We were watching a popular Netflix series when the main character checked out a text on her phone. Stop action. Freeze. Let me walk up to the screen and see what the heck it says.
“What director thought it was a good idea to make the tiny phone screen an important character in this show?” That was the question I asked my man as I walked back to my recliner after reading the fine print.
He always hates it when I get agitated during a series or movie, and it has nothing to do with the plot.
“Beat’s me,” he responded.
Of course he didn’t know. There was no rational answer.
Did it occur to the director that we might have problems trying to make out the tiny letters on our sixty-five-inch TV from twelve feet away? He or she obviously didn’t give it one thought. It was so “authentic.” So today. It might be all those things, but that didn’t make it any easier to read.
There’s a chance that using text messages as part of the plot might work if everyone went to the movie theater, and the cell phone was twenty times its normal size. But that’s not how most people watch a film these days.
Am I the only one who has this problem, I wandered?
I checked with my son. “It depends on the clarity of the message,” he texted back. “Sometimes it’s difficult to read.”
My 19-year-old grandson admitted that he also struggles. “It happens a lot. It’s so frustrating. Why put something in a movie that people can’t fully see? It’s always seemed stupid to me.”
Smart kid.
A survey of the four people we had dinner with last night yielded the same response. Using a cell phone to convey a message in a series or movie just doesn’t work.

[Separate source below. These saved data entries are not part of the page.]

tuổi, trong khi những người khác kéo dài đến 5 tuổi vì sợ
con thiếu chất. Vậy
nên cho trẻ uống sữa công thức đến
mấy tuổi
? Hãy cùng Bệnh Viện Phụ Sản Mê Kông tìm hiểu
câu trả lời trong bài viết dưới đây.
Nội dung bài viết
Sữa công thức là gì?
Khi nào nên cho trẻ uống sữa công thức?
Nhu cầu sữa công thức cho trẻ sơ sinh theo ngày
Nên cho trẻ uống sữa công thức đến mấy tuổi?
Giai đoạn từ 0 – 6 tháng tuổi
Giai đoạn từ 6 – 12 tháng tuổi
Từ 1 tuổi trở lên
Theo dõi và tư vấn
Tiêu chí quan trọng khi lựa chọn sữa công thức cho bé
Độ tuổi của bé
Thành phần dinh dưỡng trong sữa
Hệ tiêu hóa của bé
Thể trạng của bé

Equally frustrating is closed-captioning, which becomes more important the older you get.
The other night we watched Kandahar with Gerard Butler on Netflix and every Scottish-sounding syllable that came out of his mouth was perfectly captured and displayed for us to read. There wasn’t a lot of dialogue, but when you’re watching Gerard Butler, who cares?

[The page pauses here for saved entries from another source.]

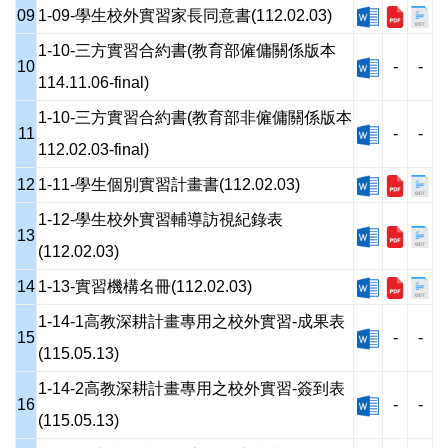
09
1-09-學生校外實習家長同意書(112.02.03)
1-10-三方實習合約書(教育部僱傭關係版本
10
-
-
114.11.06-final)
1-10-三方實習合約書(教育部非僱傭關係版本
11
-
-
112.02.03-final)
12
1-11-學生個別實習計畫書(112.02.03)
1-12-學生校外實習輔導訪視紀錄表
13
(112.02.03)
14
1-13-實習機構名冊(112.02.03)
1-14-1高教深耕計畫專用之校外實習-成果表
15
-
-
(115.05.13)
1-14-2高教深耕計畫專用之校外實習-簽到表
16
-
-
(115.05.13)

Then we tried to watch Bad Monkey on Apple TV. The print was small. Whole sentences and thoughts were lost as the closed captioning wrestled with keeping up with the dialogue. Although we got the gist of what was happening, the subtleties of conversation were lost on both of us. And I can hear . . . most of the time.
If there is a closed captioning war taking place between Netflix and Apple TV, Netflix is the clear winner time and time again.
Maybe AI needs to tackle the closed captioning problem. That would be a true test of its capabilities. And as for my question about using text messages to move a plot along, there seems to be only one answer. Don’t do it.